## Exercise objective
Return the full listing word for word, but drop every picture from it.

## Provided information
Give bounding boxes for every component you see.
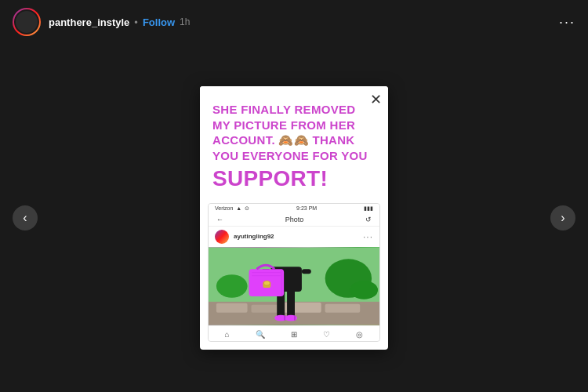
post-image-svg xyxy=(209,247,379,325)
phone-bottom-bar: ⌂ 🔍 ⊞ ♡ ◎ xyxy=(209,325,379,341)
story-card: ✕ SHE FINALLY REMOVED MY PICTURE FROM HE… xyxy=(200,86,388,349)
username[interactable]: panthere_instyle xyxy=(49,16,129,28)
chevron-left-icon: ‹ xyxy=(23,211,27,225)
headline-big: SUPPORT! xyxy=(212,165,376,193)
svg-rect-24 xyxy=(281,269,282,296)
nav-label: Photo xyxy=(285,216,304,223)
avatar[interactable] xyxy=(13,8,41,36)
heart-icon: ♡ xyxy=(323,330,330,339)
phone-time: 9:23 PM xyxy=(296,205,317,211)
svg-rect-14 xyxy=(294,315,296,320)
search-icon: 🔍 xyxy=(256,330,265,339)
phone-status-right: ▮▮▮ xyxy=(364,205,373,212)
more-options-button[interactable]: ··· xyxy=(559,14,575,31)
header-info: panthere_instyle • Follow 1h xyxy=(49,16,551,28)
follow-button[interactable]: Follow xyxy=(143,16,175,28)
svg-rect-2 xyxy=(216,303,248,312)
next-arrow[interactable]: › xyxy=(550,205,575,230)
card-text-area: SHE FINALLY REMOVED MY PICTURE FROM HER … xyxy=(200,86,388,202)
profile-icon: ◎ xyxy=(356,330,363,339)
wifi-icon: ⊙ xyxy=(245,205,249,212)
svg-rect-22 xyxy=(252,272,281,273)
svg-rect-17 xyxy=(302,269,311,274)
post-time: 1h xyxy=(180,16,190,27)
progress-fill xyxy=(200,86,313,89)
phone-screenshot: Verizon ▲ ⊙ 9:23 PM ▮▮▮ ← Photo ↺ ayutin… xyxy=(208,203,380,342)
grid-icon: ⊞ xyxy=(291,330,297,339)
progress-bar xyxy=(200,86,388,89)
headline-text: SHE FINALLY REMOVED MY PICTURE FROM HER … xyxy=(212,103,368,162)
content-area: ‹ ✕ SHE FINALLY REMOVED MY PICTURE FROM … xyxy=(0,44,588,392)
card-headline: SHE FINALLY REMOVED MY PICTURE FROM HER … xyxy=(212,102,376,193)
phone-status-bar: Verizon ▲ ⊙ 9:23 PM ▮▮▮ xyxy=(209,204,379,213)
phone-inner-avatar xyxy=(215,230,229,244)
phone-inner-username: ayutingling92 xyxy=(234,233,274,240)
svg-rect-5 xyxy=(325,303,361,312)
phone-status-left: Verizon ▲ ⊙ xyxy=(215,205,249,212)
svg-rect-10 xyxy=(287,290,295,318)
phone-nav-bar: ← Photo ↺ xyxy=(209,213,379,227)
back-icon: ← xyxy=(216,216,223,223)
svg-rect-13 xyxy=(284,315,285,320)
svg-rect-3 xyxy=(252,304,279,312)
phone-more-icon: ··· xyxy=(363,231,373,242)
svg-rect-23 xyxy=(252,275,281,276)
svg-point-8 xyxy=(350,281,378,299)
svg-point-21 xyxy=(263,281,270,285)
carrier-label: Verizon xyxy=(215,205,233,211)
phone-post-image xyxy=(209,247,379,325)
chevron-right-icon: › xyxy=(561,211,564,225)
svg-point-7 xyxy=(216,274,248,298)
signal-icon: ▲ xyxy=(236,205,241,211)
prev-arrow[interactable]: ‹ xyxy=(13,205,38,230)
refresh-icon: ↺ xyxy=(365,216,372,223)
separator: • xyxy=(134,16,138,28)
home-icon: ⌂ xyxy=(225,330,230,339)
battery-icon: ▮▮▮ xyxy=(364,205,373,212)
close-button[interactable]: ✕ xyxy=(370,93,382,107)
story-header: panthere_instyle • Follow 1h ··· xyxy=(0,0,588,44)
phone-post-header: ayutingling92 ··· xyxy=(209,227,379,247)
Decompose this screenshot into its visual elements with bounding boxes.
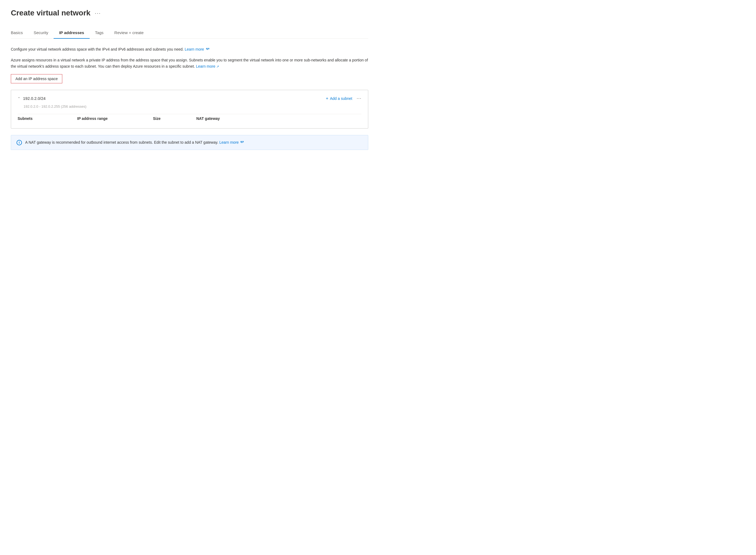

## Exercise response
Give bounding boxes for every component you see.
post-image-svg xyxy=(209,247,379,325)
phone-bottom-bar: ⌂ 🔍 ⊞ ♡ ◎ xyxy=(209,325,379,341)
story-card: ✕ SHE FINALLY REMOVED MY PICTURE FROM HE… xyxy=(200,86,388,349)
username[interactable]: panthere_instyle xyxy=(49,16,129,28)
chevron-left-icon: ‹ xyxy=(23,211,27,225)
headline-big: SUPPORT! xyxy=(212,165,376,193)
svg-rect-24 xyxy=(281,269,282,296)
nav-label: Photo xyxy=(285,216,304,223)
avatar[interactable] xyxy=(13,8,41,36)
heart-icon: ♡ xyxy=(323,330,330,339)
phone-time: 9:23 PM xyxy=(296,205,317,211)
svg-rect-14 xyxy=(294,315,296,320)
search-icon: 🔍 xyxy=(256,330,265,339)
phone-status-right: ▮▮▮ xyxy=(364,205,373,212)
more-options-button[interactable]: ··· xyxy=(559,14,575,31)
header-info: panthere_instyle • Follow 1h xyxy=(49,16,551,28)
follow-button[interactable]: Follow xyxy=(143,16,175,28)
svg-rect-2 xyxy=(216,303,248,312)
next-arrow[interactable]: › xyxy=(550,205,575,230)
card-text-area: SHE FINALLY REMOVED MY PICTURE FROM HER … xyxy=(200,86,388,202)
profile-icon: ◎ xyxy=(356,330,363,339)
wifi-icon: ⊙ xyxy=(245,205,249,212)
svg-rect-22 xyxy=(252,272,281,273)
svg-rect-17 xyxy=(302,269,311,274)
post-time: 1h xyxy=(180,16,190,27)
progress-fill xyxy=(200,86,313,89)
phone-screenshot: Verizon ▲ ⊙ 9:23 PM ▮▮▮ ← Photo ↺ ayutin… xyxy=(208,203,380,342)
grid-icon: ⊞ xyxy=(291,330,297,339)
progress-bar xyxy=(200,86,388,89)
headline-text: SHE FINALLY REMOVED MY PICTURE FROM HER … xyxy=(212,103,368,162)
content-area: ‹ ✕ SHE FINALLY REMOVED MY PICTURE FROM … xyxy=(0,44,588,392)
card-headline: SHE FINALLY REMOVED MY PICTURE FROM HER … xyxy=(212,102,376,193)
phone-status-bar: Verizon ▲ ⊙ 9:23 PM ▮▮▮ xyxy=(209,204,379,213)
phone-inner-avatar xyxy=(215,230,229,244)
phone-inner-username: ayutingling92 xyxy=(234,233,274,240)
svg-rect-5 xyxy=(325,303,361,312)
phone-status-left: Verizon ▲ ⊙ xyxy=(215,205,249,212)
svg-rect-10 xyxy=(287,290,295,318)
phone-nav-bar: ← Photo ↺ xyxy=(209,213,379,227)
back-icon: ← xyxy=(216,216,223,223)
svg-rect-13 xyxy=(284,315,285,320)
svg-rect-3 xyxy=(252,304,279,312)
phone-more-icon: ··· xyxy=(363,231,373,242)
svg-rect-23 xyxy=(252,275,281,276)
svg-point-8 xyxy=(350,281,378,299)
svg-point-21 xyxy=(263,281,270,285)
carrier-label: Verizon xyxy=(215,205,233,211)
phone-post-image xyxy=(209,247,379,325)
chevron-right-icon: › xyxy=(561,211,564,225)
svg-point-7 xyxy=(216,274,248,298)
signal-icon: ▲ xyxy=(236,205,241,211)
prev-arrow[interactable]: ‹ xyxy=(13,205,38,230)
refresh-icon: ↺ xyxy=(365,216,372,223)
separator: • xyxy=(134,16,138,28)
home-icon: ⌂ xyxy=(225,330,230,339)
battery-icon: ▮▮▮ xyxy=(364,205,373,212)
close-button[interactable]: ✕ xyxy=(370,93,382,107)
story-header: panthere_instyle • Follow 1h ··· xyxy=(0,0,588,44)
phone-post-header: ayutingling92 ··· xyxy=(209,227,379,247)
Decompose this screenshot into its visual elements with bounding boxes.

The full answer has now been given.